■ What is being asked
Reproduce the listing that follows with no differences at all.

■ Data for this task
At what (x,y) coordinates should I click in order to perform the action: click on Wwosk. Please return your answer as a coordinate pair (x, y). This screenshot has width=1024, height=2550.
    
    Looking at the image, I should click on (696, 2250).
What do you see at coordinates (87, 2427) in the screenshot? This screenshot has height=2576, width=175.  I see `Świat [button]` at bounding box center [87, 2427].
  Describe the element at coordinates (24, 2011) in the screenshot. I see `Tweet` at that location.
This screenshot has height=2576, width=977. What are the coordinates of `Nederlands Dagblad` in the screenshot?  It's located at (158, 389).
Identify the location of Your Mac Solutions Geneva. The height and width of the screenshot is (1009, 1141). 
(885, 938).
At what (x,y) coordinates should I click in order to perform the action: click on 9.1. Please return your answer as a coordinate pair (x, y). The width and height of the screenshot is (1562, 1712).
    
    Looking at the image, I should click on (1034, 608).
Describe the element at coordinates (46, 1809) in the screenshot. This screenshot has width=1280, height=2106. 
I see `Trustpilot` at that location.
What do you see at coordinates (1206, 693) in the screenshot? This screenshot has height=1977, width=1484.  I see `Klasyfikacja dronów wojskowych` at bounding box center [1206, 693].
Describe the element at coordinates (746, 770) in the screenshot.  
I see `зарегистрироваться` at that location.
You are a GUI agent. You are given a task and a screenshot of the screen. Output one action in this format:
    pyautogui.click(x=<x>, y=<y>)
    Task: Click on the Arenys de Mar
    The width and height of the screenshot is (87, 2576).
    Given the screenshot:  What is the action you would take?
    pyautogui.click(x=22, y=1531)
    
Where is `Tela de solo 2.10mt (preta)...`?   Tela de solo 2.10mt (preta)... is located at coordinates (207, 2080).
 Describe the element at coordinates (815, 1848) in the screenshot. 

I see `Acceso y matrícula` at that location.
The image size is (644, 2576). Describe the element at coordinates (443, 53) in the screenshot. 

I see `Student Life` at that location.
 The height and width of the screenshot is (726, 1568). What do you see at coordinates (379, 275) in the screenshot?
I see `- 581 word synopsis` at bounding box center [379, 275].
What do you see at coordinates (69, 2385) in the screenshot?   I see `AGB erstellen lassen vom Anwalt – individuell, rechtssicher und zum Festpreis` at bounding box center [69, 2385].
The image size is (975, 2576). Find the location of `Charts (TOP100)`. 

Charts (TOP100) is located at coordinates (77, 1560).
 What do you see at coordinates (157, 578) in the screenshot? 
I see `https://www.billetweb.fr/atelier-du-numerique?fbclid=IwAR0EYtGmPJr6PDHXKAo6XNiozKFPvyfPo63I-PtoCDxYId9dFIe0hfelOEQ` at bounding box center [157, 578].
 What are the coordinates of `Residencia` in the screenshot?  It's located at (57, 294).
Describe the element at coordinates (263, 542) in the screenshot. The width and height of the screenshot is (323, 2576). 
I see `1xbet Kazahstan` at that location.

■ Result for this exercise
At what (x,y) coordinates should I click in order to perform the action: click on Wwosk. Please return your answer as a coordinate pair (x, y). This screenshot has width=1024, height=2550.
    
    Looking at the image, I should click on (696, 2250).
What do you see at coordinates (87, 2427) in the screenshot? This screenshot has height=2576, width=175.  I see `Świat [button]` at bounding box center [87, 2427].
  Describe the element at coordinates (24, 2011) in the screenshot. I see `Tweet` at that location.
This screenshot has height=2576, width=977. What are the coordinates of `Nederlands Dagblad` in the screenshot?  It's located at (158, 389).
Identify the location of Your Mac Solutions Geneva. The height and width of the screenshot is (1009, 1141). 
(885, 938).
At what (x,y) coordinates should I click in order to perform the action: click on 9.1. Please return your answer as a coordinate pair (x, y). The width and height of the screenshot is (1562, 1712).
    
    Looking at the image, I should click on (1034, 608).
Describe the element at coordinates (46, 1809) in the screenshot. This screenshot has width=1280, height=2106. 
I see `Trustpilot` at that location.
What do you see at coordinates (1206, 693) in the screenshot? This screenshot has height=1977, width=1484.  I see `Klasyfikacja dronów wojskowych` at bounding box center [1206, 693].
Describe the element at coordinates (746, 770) in the screenshot.  
I see `зарегистрироваться` at that location.
You are a GUI agent. You are given a task and a screenshot of the screen. Output one action in this format:
    pyautogui.click(x=<x>, y=<y>)
    Task: Click on the Arenys de Mar
    The width and height of the screenshot is (87, 2576).
    Given the screenshot:  What is the action you would take?
    pyautogui.click(x=22, y=1531)
    
Where is `Tela de solo 2.10mt (preta)...`?   Tela de solo 2.10mt (preta)... is located at coordinates (207, 2080).
 Describe the element at coordinates (815, 1848) in the screenshot. 

I see `Acceso y matrícula` at that location.
The image size is (644, 2576). Describe the element at coordinates (443, 53) in the screenshot. 

I see `Student Life` at that location.
 The height and width of the screenshot is (726, 1568). What do you see at coordinates (379, 275) in the screenshot?
I see `- 581 word synopsis` at bounding box center [379, 275].
What do you see at coordinates (69, 2385) in the screenshot?   I see `AGB erstellen lassen vom Anwalt – individuell, rechtssicher und zum Festpreis` at bounding box center [69, 2385].
The image size is (975, 2576). Find the location of `Charts (TOP100)`. 

Charts (TOP100) is located at coordinates (77, 1560).
 What do you see at coordinates (157, 578) in the screenshot? 
I see `https://www.billetweb.fr/atelier-du-numerique?fbclid=IwAR0EYtGmPJr6PDHXKAo6XNiozKFPvyfPo63I-PtoCDxYId9dFIe0hfelOEQ` at bounding box center [157, 578].
 What are the coordinates of `Residencia` in the screenshot?  It's located at (57, 294).
Describe the element at coordinates (263, 542) in the screenshot. The width and height of the screenshot is (323, 2576). 
I see `1xbet Kazahstan` at that location.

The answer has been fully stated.